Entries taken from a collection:
Segment Open
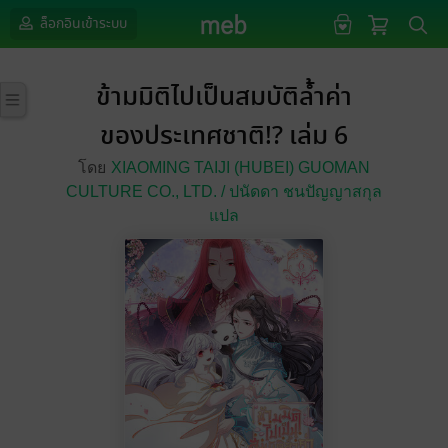
ล็อกอินเข้าระบบ
ข้ามมิติไปเป็นสมบัติล้ำค่า
ของประเทศชาติ!? เล่ม 6
โดย
XIAOMING TAIJI (HUBEI) GUOMAN
CULTURE CO.,
LTD. / ปนัดดา ชนปัญญาสกุล
แปล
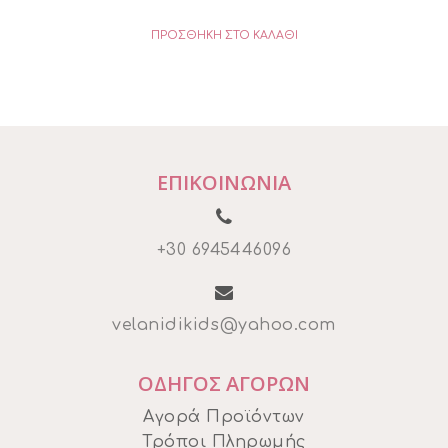
price
τρέχουσα
ΠΡΟΣΘΉΚΗ ΣΤΟ ΚΑΛΆΘΙ
was:
τιμή
€11,90.
είναι:
€8,33.
ΕΠΙΚΟΙΝΩΝΙΑ
+30 6945446096
velanidikids@yahoo.com
ΟΔΗΓΟΣ ΑΓΟΡΩΝ
Αγορά Προϊόντων
Τρόποι Πληρωμής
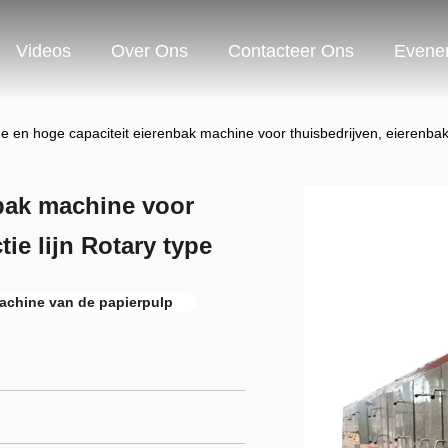
Videos
Over Ons
Contacteer Ons
Evene
ne en hoge capaciteit eierenbak machine voor thuisbedrijven, eierenbak 
nbak machine voor
ie lijn Rotary type
chine van de papierpulp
Segment Closed
- _TASK DETAILS_
An exact copy of every entry, without pictures, should be your output.

- _EXERCISE SOLUTION_
ล็อกอินเข้าระบบ
ข้ามมิติไปเป็นสมบัติล้ำค่า
ของประเทศชาติ!? เล่ม 6
โดย
XIAOMING TAIJI (HUBEI) GUOMAN
CULTURE CO.,
LTD. / ปนัดดา ชนปัญญาสกุล
แปล
price
τρέχουσα
ΠΡΟΣΘΉΚΗ ΣΤΟ ΚΑΛΆΘΙ
was:
τιμή
€11,90.
είναι:
€8,33.
ΕΠΙΚΟΙΝΩΝΙΑ
+30 6945446096
velanidikids@yahoo.com
ΟΔΗΓΟΣ ΑΓΟΡΩΝ
Αγορά Προϊόντων
Τρόποι Πληρωμής
Videos
Over Ons
Contacteer Ons
Evene
ne en hoge capaciteit eierenbak machine voor thuisbedrijven, eierenbak 
nbak machine voor
ie lijn Rotary type
chine van de papierpulp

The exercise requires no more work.